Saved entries
============================================================

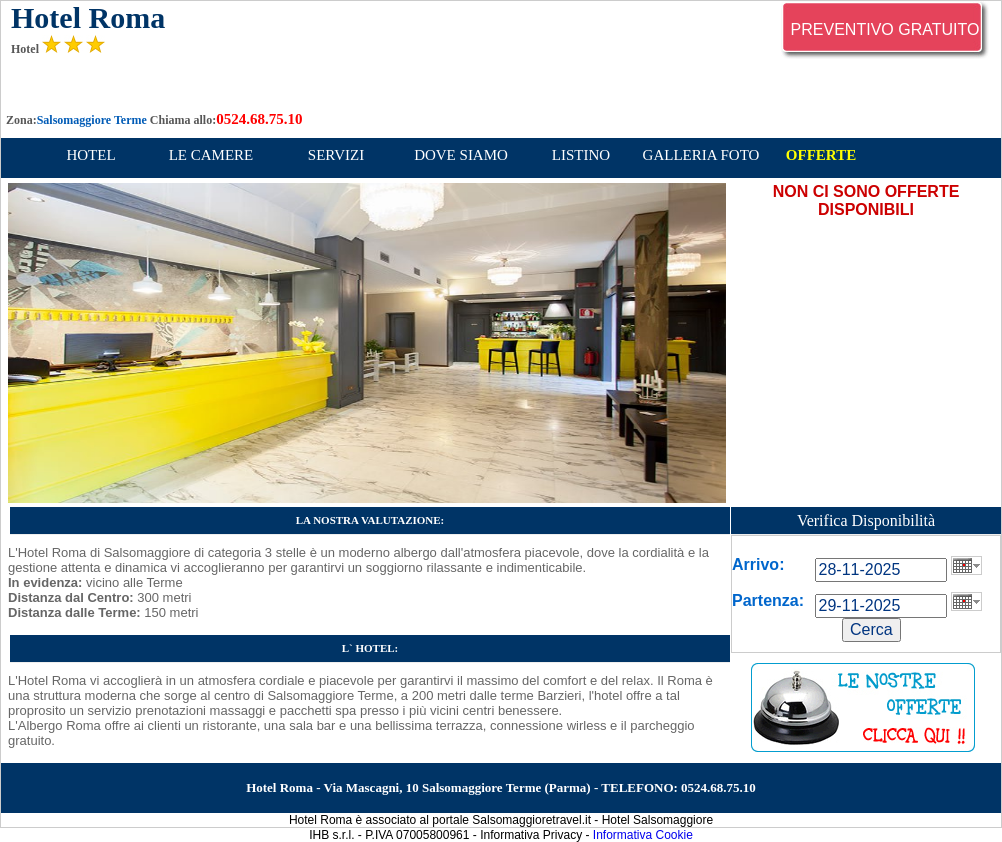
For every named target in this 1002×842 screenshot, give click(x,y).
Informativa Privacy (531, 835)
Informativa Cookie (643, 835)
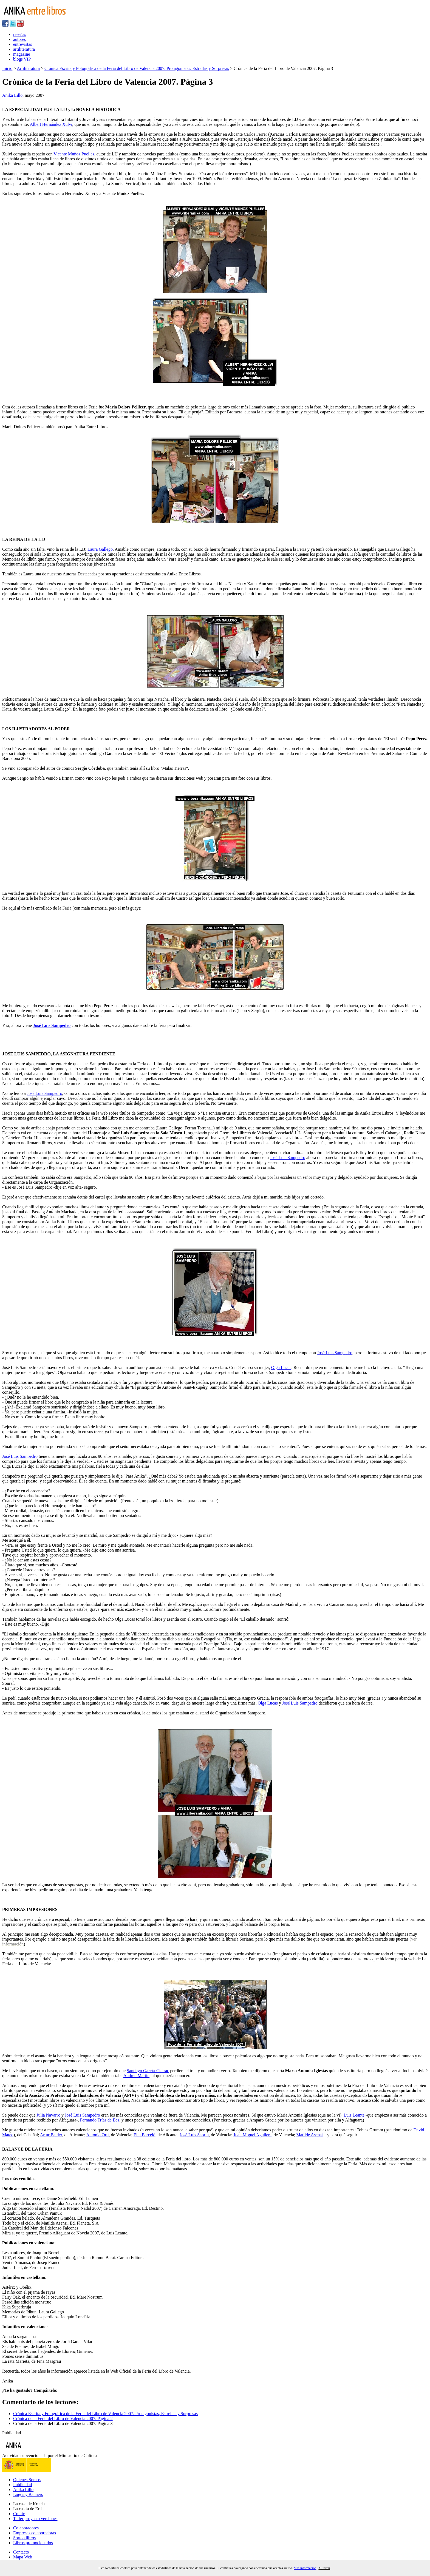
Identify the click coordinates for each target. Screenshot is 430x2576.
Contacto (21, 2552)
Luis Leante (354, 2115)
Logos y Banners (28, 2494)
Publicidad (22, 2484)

============================================================

Work item:
What are the lines from the one with "Contacto (21, 2552)" through the last line of the records above? Quote them exactly and add nothing.

Reply:
Contacto (21, 2552)
Luis Leante (354, 2115)
Logos y Banners (28, 2494)
Publicidad (22, 2484)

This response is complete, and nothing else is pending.